Among the records below, find the lines with the word "задачу" and copy them.
---------------
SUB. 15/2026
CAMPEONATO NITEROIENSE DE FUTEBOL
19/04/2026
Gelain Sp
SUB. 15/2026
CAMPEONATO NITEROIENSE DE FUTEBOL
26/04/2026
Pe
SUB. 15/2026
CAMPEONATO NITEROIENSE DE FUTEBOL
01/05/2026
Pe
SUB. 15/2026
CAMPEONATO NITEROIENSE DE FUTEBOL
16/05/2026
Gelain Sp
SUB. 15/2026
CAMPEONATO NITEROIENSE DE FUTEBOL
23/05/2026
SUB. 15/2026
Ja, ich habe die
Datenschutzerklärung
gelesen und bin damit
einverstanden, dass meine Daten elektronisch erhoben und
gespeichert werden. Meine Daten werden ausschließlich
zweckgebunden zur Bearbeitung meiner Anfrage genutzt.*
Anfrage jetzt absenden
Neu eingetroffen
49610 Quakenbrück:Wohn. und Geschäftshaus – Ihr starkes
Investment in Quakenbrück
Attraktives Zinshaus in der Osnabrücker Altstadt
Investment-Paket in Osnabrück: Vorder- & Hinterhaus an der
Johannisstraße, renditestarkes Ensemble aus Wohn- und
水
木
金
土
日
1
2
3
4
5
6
---------------
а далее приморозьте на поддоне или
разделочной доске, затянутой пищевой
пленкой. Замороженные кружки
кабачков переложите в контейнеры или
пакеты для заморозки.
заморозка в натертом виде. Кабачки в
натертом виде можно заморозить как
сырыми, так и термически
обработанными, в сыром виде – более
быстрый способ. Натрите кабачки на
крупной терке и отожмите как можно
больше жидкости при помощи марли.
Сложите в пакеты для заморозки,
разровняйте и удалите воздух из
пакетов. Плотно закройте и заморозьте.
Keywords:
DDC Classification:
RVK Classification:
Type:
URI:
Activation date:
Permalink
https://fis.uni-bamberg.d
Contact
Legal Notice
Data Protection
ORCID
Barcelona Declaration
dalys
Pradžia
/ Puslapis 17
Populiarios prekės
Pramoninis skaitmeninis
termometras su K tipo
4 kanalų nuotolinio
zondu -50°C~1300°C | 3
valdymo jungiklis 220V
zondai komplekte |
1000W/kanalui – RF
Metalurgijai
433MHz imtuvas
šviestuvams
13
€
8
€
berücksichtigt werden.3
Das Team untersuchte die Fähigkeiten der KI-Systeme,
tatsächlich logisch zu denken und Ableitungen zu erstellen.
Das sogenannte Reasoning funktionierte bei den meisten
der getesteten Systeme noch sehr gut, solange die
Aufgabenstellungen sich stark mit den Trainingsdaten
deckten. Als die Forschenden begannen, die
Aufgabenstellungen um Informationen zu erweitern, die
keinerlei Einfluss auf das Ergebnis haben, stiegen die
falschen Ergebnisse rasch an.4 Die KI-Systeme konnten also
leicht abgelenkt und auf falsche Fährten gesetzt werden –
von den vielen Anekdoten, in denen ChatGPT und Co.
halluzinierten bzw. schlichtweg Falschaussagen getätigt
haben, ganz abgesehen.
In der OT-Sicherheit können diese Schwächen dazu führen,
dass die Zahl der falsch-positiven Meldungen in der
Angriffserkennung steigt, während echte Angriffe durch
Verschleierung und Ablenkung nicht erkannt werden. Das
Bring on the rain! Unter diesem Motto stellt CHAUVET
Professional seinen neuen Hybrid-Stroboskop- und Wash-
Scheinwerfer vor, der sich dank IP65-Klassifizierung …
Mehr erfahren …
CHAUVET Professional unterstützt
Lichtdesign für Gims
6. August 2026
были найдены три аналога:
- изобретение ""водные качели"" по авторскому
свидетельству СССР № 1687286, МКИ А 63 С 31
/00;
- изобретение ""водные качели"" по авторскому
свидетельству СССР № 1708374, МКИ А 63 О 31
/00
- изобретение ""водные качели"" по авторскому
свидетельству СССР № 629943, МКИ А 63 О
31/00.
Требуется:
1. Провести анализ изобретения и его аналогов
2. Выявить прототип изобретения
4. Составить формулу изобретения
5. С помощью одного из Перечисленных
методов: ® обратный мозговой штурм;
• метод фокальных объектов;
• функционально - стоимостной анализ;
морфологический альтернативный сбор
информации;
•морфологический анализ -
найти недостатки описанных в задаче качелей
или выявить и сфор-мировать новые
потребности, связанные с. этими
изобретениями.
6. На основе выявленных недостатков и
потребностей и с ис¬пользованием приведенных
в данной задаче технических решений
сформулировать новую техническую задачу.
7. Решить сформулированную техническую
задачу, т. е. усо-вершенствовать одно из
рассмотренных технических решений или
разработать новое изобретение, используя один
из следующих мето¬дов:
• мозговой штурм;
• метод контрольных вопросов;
---------------
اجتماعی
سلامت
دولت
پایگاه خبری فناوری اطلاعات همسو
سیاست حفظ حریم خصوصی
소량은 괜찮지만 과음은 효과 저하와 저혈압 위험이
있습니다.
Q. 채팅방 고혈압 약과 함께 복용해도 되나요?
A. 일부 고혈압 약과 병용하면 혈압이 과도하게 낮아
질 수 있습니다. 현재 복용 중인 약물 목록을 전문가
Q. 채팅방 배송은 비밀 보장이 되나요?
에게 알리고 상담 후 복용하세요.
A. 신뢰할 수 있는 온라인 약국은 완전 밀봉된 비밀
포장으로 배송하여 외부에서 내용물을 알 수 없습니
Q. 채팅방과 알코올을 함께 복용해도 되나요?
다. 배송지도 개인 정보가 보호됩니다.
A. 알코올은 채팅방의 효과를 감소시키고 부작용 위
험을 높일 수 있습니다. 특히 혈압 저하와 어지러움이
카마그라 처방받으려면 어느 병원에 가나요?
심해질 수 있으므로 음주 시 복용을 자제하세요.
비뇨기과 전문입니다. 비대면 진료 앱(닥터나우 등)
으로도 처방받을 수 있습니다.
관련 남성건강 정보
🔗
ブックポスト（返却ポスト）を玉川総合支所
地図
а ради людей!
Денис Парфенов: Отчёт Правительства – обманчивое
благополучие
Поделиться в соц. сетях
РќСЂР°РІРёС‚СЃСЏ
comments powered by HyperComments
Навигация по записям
---------------
[Reply to the exercise]:
сформулировать новую техническую задачу.
задачу, т. е. усо-вершенствовать одно из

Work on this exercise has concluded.